◆ WHAT IS EXPECTED
This exercise asks for a copy of each line in the records below with the word "through" in it.
┄┄┄┄┄┄┄┄┄┄┄┄┄┄┄┄┄┄┄┄
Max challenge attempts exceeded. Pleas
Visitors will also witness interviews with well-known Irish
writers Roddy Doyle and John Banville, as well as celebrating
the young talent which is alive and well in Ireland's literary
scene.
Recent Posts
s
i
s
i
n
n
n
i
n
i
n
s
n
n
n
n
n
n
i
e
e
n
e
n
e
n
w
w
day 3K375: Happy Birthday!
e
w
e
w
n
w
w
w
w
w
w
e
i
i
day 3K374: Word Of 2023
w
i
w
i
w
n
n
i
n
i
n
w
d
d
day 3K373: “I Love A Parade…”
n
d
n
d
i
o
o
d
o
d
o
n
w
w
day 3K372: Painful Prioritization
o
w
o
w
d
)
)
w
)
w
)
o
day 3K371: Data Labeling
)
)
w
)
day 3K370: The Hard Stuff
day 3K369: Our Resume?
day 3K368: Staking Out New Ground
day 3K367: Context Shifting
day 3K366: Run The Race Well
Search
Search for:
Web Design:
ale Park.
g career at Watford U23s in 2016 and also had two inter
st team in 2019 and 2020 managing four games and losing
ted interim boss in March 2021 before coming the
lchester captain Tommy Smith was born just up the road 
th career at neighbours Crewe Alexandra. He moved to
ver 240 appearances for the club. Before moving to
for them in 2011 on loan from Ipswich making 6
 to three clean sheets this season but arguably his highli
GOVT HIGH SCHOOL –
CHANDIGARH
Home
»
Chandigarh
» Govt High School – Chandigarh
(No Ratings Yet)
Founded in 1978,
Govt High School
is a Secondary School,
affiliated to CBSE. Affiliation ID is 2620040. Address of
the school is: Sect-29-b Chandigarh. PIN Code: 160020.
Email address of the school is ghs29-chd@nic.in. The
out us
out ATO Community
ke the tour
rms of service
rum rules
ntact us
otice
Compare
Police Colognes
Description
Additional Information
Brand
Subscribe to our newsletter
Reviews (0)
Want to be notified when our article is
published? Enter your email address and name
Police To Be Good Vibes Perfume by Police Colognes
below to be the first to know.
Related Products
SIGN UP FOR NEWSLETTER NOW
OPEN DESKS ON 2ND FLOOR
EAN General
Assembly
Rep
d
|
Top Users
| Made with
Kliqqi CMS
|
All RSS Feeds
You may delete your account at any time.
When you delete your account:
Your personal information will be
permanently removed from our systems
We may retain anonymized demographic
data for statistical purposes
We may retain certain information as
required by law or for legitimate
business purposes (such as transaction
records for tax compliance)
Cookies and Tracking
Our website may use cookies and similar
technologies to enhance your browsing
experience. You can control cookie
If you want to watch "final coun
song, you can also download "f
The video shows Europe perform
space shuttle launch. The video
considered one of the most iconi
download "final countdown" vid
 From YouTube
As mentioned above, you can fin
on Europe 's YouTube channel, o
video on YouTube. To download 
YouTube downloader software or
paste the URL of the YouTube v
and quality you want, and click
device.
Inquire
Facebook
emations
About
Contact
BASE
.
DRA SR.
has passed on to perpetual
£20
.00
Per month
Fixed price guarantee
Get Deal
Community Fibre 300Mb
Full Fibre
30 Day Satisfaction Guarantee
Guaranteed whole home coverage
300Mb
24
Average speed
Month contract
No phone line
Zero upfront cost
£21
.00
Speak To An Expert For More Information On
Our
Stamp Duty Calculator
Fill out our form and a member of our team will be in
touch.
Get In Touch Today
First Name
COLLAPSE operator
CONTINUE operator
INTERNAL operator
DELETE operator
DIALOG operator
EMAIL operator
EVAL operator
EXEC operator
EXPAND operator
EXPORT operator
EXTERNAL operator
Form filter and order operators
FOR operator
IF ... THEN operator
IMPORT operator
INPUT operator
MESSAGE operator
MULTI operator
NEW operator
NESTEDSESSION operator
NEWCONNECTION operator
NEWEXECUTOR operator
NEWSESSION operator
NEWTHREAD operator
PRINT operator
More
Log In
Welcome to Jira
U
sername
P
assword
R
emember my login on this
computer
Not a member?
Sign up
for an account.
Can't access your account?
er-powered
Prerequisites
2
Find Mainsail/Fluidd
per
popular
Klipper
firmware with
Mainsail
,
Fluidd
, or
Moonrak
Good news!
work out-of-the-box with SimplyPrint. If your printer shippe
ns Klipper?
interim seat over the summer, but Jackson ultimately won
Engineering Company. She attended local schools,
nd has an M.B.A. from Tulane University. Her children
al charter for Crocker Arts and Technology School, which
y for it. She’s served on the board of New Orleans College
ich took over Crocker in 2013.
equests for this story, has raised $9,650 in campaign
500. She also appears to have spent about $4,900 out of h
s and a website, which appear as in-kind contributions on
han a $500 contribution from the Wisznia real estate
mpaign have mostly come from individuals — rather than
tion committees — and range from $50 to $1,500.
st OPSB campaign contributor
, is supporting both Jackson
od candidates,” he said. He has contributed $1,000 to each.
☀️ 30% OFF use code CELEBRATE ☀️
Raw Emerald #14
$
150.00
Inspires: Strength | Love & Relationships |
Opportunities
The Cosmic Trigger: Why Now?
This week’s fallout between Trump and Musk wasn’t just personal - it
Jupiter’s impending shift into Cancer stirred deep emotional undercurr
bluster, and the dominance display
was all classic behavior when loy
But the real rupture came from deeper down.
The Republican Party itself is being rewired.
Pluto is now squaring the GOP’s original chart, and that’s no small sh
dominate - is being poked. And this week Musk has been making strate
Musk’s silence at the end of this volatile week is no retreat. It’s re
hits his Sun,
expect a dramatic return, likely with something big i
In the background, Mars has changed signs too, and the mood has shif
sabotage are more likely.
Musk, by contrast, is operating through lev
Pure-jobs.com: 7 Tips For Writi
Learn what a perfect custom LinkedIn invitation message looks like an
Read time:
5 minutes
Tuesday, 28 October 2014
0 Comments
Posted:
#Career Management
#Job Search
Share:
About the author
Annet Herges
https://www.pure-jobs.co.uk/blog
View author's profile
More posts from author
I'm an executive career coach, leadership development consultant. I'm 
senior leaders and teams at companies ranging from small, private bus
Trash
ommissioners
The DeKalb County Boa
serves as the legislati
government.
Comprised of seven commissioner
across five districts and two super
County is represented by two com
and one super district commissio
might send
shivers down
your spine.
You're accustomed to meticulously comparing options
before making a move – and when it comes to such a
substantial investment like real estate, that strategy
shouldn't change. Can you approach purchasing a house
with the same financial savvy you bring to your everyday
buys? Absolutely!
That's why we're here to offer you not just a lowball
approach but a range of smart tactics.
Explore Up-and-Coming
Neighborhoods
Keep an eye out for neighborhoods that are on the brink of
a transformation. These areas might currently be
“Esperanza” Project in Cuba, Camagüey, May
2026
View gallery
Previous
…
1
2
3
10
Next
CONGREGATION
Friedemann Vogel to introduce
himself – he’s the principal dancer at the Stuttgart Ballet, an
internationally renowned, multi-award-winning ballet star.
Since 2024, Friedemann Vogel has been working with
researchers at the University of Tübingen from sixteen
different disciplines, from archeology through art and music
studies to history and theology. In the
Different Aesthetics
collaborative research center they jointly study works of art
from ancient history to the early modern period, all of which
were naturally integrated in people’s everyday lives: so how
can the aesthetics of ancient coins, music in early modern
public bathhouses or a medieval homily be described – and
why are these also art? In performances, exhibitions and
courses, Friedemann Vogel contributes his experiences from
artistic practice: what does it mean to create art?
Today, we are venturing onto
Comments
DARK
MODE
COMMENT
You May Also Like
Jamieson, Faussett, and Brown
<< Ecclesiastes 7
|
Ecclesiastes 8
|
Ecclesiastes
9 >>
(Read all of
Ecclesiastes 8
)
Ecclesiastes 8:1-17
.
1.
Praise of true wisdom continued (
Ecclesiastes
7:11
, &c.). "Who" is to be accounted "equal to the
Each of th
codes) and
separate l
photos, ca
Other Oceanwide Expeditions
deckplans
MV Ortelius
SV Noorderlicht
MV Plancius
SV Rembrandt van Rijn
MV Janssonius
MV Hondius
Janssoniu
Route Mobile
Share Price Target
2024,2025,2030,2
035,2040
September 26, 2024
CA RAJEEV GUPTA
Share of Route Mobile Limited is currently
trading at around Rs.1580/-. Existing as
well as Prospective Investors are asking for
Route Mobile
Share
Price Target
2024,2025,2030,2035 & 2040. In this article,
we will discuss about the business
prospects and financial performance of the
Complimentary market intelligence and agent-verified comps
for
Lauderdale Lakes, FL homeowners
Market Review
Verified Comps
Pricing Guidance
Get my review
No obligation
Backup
┄┄┄┄┄┄┄┄┄┄┄┄┄┄┄┄┄┄┄┄
◆ WORKED SOLUTION
Musk, by contrast, is operating through lev
different disciplines, from archeology through art and music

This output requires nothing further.